Background: The class of fluoroquinolone antibiotics, due to its core chemical modifications, is considered
as wide-spectrum antibacterial drugs with useful pharmacokinetic and pharmacodynamic properties.
However, because of their poor solubility in water, they are used as salts (lactates or hydrochlorides). Fluoroquinolones,
bacterial membranes and eukaryotic cell membranes interactions are well known and their permeation
properties are well investigated. In fact, they are concentrated inside the cells and intracellular compartments.
Nanotechnology in Drug Delivery has developed many supra-molecular structures that have been used to improve
both pharmacokinetic and pharmacodynamic properties. The main results of the published papers showed reduction
of toxicity, higher intracellular concentrations (both bacteria and eukaryotic), enhancement of antimicrobial
activity, prolonged drug release, decreased mortality in animal model studies, improved water solubility and
improved in vitro efficacy against intracellular pathogens.

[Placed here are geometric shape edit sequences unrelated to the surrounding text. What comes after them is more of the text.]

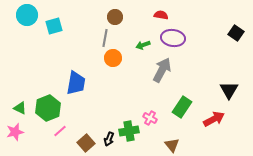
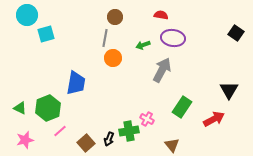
cyan square: moved 8 px left, 8 px down
pink cross: moved 3 px left, 1 px down
pink star: moved 10 px right, 8 px down
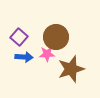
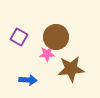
purple square: rotated 12 degrees counterclockwise
blue arrow: moved 4 px right, 23 px down
brown star: rotated 12 degrees clockwise
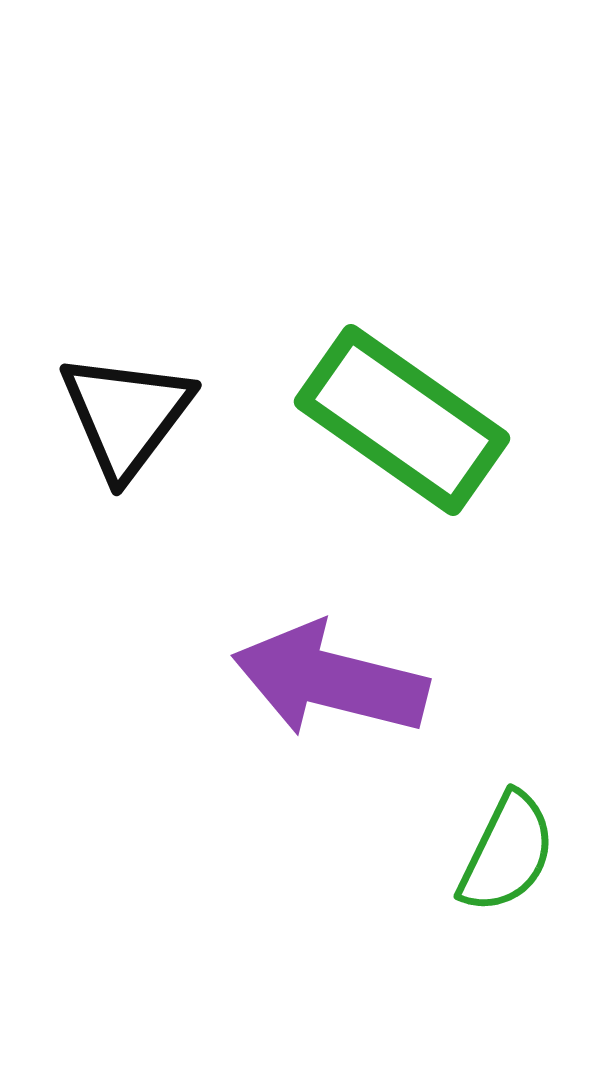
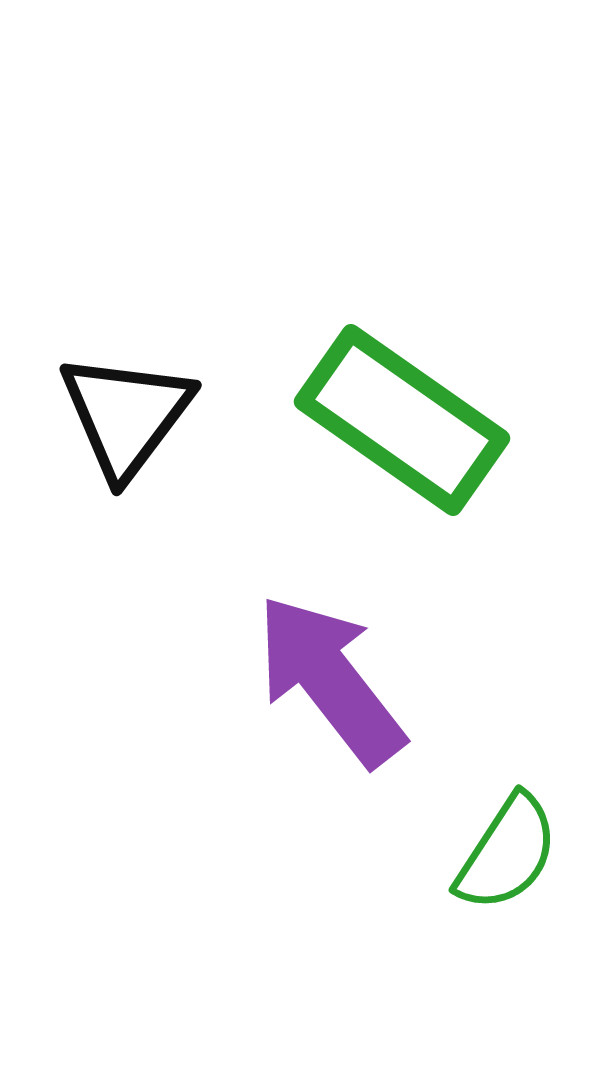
purple arrow: rotated 38 degrees clockwise
green semicircle: rotated 7 degrees clockwise
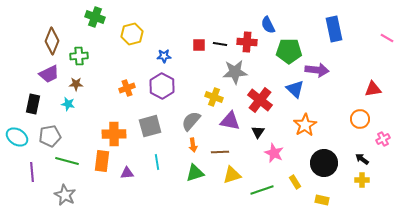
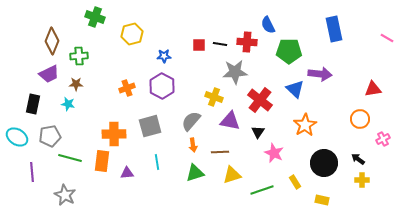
purple arrow at (317, 70): moved 3 px right, 4 px down
black arrow at (362, 159): moved 4 px left
green line at (67, 161): moved 3 px right, 3 px up
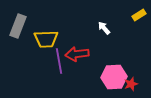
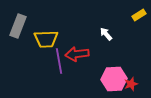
white arrow: moved 2 px right, 6 px down
pink hexagon: moved 2 px down
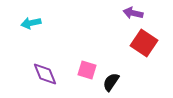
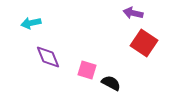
purple diamond: moved 3 px right, 17 px up
black semicircle: moved 1 px down; rotated 84 degrees clockwise
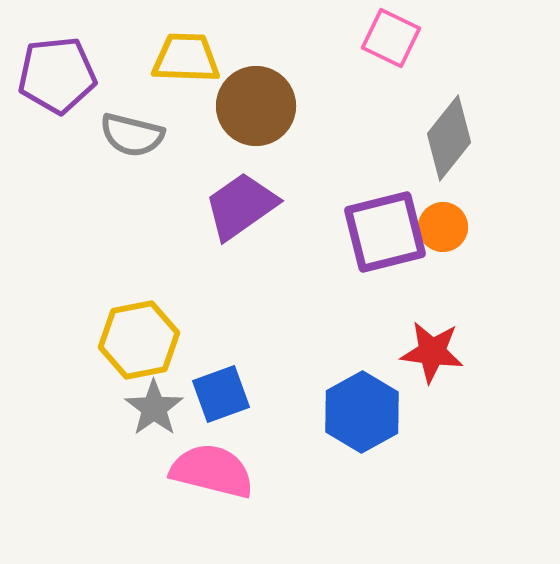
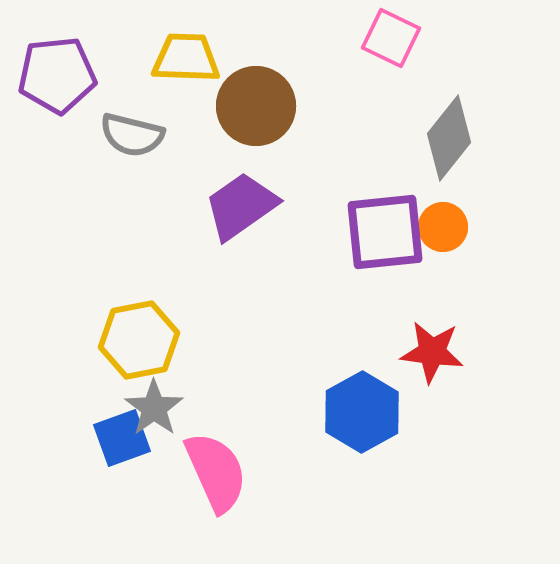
purple square: rotated 8 degrees clockwise
blue square: moved 99 px left, 44 px down
pink semicircle: moved 4 px right, 1 px down; rotated 52 degrees clockwise
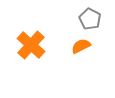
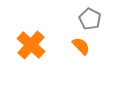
orange semicircle: rotated 72 degrees clockwise
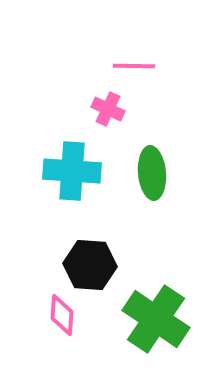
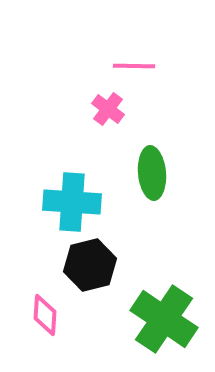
pink cross: rotated 12 degrees clockwise
cyan cross: moved 31 px down
black hexagon: rotated 18 degrees counterclockwise
pink diamond: moved 17 px left
green cross: moved 8 px right
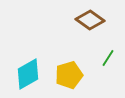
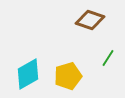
brown diamond: rotated 16 degrees counterclockwise
yellow pentagon: moved 1 px left, 1 px down
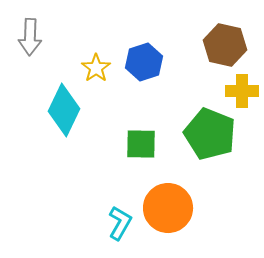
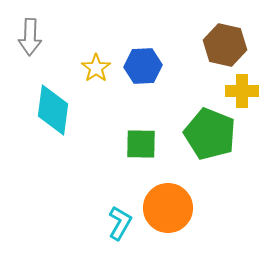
blue hexagon: moved 1 px left, 4 px down; rotated 15 degrees clockwise
cyan diamond: moved 11 px left; rotated 18 degrees counterclockwise
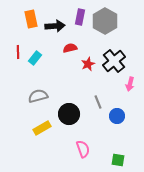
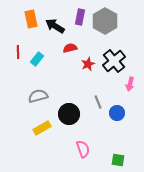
black arrow: rotated 144 degrees counterclockwise
cyan rectangle: moved 2 px right, 1 px down
blue circle: moved 3 px up
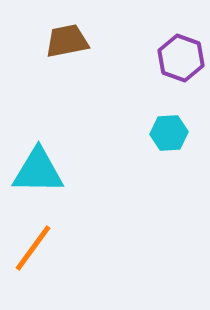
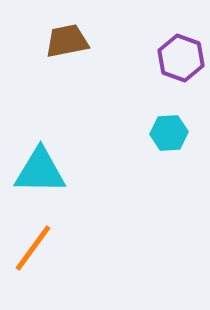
cyan triangle: moved 2 px right
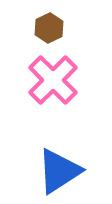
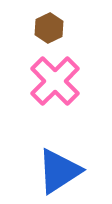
pink cross: moved 2 px right, 1 px down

Methods: a literature search was performed in the NCBI-PUBMED database, with no time range, using the keywords
"solid lipid nanoparticles" and ‘quinolones' or the name of single antibiotics.
Results: the most important aspects of lipid-based nanocarrier technology used for fluoroquinolones have been
highlighted, with a focus on the latest formulation developments that have led to significant improvements of
pharmacokinetics and pharmacodynamics. Both technological and microbiological aspects of published papers
have been discussed.
Conclusion: the potentiality of using lipid nanoparticles to improve the efficacy and potency of quinolone antibiotics
has been supported by recent scientific publications, although some criticism appeared due to the microbiological
investigative methods used and because of lack of systematic evaluation about the influence of technological
approaches to the in vitro and in vivo drug activity.